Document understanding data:
....
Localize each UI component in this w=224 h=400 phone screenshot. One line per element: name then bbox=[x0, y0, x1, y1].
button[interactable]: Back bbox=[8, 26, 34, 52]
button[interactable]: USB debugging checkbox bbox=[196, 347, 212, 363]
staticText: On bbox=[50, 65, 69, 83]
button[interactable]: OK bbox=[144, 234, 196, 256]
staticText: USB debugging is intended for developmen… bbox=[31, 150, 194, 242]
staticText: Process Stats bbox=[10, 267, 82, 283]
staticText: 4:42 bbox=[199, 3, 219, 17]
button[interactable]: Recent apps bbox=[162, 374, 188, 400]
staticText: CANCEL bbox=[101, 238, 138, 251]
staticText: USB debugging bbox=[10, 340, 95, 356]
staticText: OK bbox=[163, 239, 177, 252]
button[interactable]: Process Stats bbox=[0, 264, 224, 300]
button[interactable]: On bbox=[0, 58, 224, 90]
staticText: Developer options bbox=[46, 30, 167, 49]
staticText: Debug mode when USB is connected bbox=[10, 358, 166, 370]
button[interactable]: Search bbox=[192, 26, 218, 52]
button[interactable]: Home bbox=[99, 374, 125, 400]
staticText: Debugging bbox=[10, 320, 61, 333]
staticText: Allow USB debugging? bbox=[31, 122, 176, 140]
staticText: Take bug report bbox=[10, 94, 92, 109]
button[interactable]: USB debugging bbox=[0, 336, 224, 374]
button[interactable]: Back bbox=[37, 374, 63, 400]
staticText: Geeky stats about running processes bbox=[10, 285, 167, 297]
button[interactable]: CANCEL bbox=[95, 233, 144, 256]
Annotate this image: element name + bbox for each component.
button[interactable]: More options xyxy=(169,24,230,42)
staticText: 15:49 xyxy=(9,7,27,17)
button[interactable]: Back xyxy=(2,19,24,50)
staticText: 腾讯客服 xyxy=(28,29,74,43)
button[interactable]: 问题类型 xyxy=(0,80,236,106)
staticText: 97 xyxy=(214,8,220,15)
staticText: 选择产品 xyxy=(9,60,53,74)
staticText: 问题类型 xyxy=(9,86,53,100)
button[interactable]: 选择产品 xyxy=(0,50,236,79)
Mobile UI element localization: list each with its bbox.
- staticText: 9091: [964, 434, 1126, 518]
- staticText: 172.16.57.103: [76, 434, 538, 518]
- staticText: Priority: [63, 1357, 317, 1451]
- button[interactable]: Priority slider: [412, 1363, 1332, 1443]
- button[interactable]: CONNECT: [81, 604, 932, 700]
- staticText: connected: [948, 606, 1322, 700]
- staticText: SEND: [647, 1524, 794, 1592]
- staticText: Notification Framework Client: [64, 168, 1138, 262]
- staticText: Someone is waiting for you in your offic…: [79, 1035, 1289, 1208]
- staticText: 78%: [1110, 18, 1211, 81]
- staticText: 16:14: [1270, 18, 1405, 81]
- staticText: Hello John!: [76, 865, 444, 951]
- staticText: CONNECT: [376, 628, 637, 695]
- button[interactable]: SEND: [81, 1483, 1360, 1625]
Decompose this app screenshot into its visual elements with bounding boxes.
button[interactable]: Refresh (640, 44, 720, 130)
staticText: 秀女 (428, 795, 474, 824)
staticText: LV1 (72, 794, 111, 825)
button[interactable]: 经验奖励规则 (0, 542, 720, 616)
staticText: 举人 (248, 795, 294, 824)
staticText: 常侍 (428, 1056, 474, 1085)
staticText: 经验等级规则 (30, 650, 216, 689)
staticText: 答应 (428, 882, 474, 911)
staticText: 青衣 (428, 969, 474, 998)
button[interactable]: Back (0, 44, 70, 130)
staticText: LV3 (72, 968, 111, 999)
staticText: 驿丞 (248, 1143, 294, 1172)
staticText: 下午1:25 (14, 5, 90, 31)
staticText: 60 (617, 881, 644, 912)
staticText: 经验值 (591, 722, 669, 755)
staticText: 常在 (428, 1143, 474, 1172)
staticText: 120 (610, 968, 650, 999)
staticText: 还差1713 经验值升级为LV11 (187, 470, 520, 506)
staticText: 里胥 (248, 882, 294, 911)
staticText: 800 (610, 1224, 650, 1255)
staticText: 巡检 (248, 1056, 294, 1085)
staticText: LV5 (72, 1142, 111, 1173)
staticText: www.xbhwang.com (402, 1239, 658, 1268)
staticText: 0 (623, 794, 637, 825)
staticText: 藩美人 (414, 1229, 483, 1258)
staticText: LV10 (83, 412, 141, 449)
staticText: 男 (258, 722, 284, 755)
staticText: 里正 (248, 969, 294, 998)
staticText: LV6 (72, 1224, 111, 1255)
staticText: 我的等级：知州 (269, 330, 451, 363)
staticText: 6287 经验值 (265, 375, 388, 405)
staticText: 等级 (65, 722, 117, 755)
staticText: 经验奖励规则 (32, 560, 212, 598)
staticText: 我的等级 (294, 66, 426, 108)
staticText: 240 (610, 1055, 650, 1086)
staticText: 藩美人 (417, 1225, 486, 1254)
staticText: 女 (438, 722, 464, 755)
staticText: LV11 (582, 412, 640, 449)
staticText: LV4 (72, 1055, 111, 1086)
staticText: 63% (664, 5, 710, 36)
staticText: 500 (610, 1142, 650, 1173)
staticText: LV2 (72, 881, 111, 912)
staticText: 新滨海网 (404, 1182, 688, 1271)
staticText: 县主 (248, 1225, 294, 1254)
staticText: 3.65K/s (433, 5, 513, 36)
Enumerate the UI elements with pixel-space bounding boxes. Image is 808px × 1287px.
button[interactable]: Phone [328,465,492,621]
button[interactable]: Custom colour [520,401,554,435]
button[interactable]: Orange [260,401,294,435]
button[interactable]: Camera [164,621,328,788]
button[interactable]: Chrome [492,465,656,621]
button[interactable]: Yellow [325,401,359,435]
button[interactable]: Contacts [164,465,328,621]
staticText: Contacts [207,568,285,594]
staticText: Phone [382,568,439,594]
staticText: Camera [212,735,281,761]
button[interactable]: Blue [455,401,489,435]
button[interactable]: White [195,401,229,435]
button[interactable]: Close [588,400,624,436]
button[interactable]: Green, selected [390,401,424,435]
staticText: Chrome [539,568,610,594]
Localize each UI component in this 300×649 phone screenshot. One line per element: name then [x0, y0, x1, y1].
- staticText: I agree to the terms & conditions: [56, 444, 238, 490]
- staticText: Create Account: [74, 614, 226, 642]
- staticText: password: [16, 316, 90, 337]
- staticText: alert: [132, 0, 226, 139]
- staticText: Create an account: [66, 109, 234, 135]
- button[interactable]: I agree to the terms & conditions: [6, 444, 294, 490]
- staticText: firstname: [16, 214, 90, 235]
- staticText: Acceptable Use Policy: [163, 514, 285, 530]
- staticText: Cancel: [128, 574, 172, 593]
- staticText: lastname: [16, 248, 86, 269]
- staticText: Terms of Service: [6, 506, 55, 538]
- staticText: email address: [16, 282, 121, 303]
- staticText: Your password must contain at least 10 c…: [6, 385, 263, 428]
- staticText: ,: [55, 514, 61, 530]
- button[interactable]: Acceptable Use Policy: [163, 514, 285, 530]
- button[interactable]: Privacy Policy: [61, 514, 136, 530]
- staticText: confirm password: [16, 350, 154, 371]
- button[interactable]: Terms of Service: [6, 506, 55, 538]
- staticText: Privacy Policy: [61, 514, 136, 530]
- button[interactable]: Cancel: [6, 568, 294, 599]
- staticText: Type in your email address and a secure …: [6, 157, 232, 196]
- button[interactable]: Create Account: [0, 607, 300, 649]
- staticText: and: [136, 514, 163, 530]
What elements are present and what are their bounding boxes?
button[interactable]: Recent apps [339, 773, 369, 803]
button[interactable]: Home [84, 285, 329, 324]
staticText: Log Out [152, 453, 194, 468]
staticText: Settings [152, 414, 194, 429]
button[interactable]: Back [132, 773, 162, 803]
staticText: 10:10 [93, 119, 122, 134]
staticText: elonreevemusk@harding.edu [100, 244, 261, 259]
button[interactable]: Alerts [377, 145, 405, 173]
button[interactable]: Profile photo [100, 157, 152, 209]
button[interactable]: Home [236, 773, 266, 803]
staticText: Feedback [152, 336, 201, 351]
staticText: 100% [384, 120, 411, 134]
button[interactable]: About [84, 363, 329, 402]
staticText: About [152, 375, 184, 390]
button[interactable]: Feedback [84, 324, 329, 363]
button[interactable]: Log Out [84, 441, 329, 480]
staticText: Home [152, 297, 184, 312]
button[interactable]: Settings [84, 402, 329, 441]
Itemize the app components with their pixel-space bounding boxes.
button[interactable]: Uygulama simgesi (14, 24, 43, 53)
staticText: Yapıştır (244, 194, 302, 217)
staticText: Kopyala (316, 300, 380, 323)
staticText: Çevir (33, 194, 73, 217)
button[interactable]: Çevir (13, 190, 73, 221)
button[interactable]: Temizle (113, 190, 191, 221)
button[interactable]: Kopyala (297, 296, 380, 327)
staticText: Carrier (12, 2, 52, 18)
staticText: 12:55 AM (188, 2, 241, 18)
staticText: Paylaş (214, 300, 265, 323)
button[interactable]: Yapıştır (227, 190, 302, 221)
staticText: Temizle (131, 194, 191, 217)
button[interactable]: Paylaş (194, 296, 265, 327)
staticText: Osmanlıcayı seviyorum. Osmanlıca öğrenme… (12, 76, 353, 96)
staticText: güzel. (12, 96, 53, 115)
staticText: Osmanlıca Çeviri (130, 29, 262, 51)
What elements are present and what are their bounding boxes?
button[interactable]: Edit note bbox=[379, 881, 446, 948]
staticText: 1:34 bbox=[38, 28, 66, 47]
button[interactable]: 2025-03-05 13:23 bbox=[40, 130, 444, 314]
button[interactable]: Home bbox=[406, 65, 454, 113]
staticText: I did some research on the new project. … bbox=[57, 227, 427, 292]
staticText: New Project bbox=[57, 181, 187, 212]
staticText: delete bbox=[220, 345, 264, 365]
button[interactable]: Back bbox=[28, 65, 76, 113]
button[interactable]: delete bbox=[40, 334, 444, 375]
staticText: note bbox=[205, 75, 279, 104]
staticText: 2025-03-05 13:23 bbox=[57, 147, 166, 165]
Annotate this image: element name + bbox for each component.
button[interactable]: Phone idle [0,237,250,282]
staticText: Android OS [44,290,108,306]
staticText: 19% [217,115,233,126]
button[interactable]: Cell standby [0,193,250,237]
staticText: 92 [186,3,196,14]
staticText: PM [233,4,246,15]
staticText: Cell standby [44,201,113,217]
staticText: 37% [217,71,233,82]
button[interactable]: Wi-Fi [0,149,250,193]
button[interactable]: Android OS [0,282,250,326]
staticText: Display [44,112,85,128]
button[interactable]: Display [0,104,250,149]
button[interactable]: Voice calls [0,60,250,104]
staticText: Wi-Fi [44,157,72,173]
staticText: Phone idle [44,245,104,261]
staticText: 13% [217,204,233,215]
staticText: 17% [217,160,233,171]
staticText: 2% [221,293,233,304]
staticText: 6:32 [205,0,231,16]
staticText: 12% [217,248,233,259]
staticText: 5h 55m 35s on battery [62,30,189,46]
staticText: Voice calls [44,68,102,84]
....
What this task involves =
Scan the records for the word "with" and copy every line where it is found.

Exercise output =
Mobile UI element localization: list each with its bbox.
Decompose this app screenshot into its visual elements with bounding boxes.
Enumerate the UI elements with pixel-space bounding boxes. Image is 808px × 1287px.
Itemize the app components with their pixel-space bounding boxes.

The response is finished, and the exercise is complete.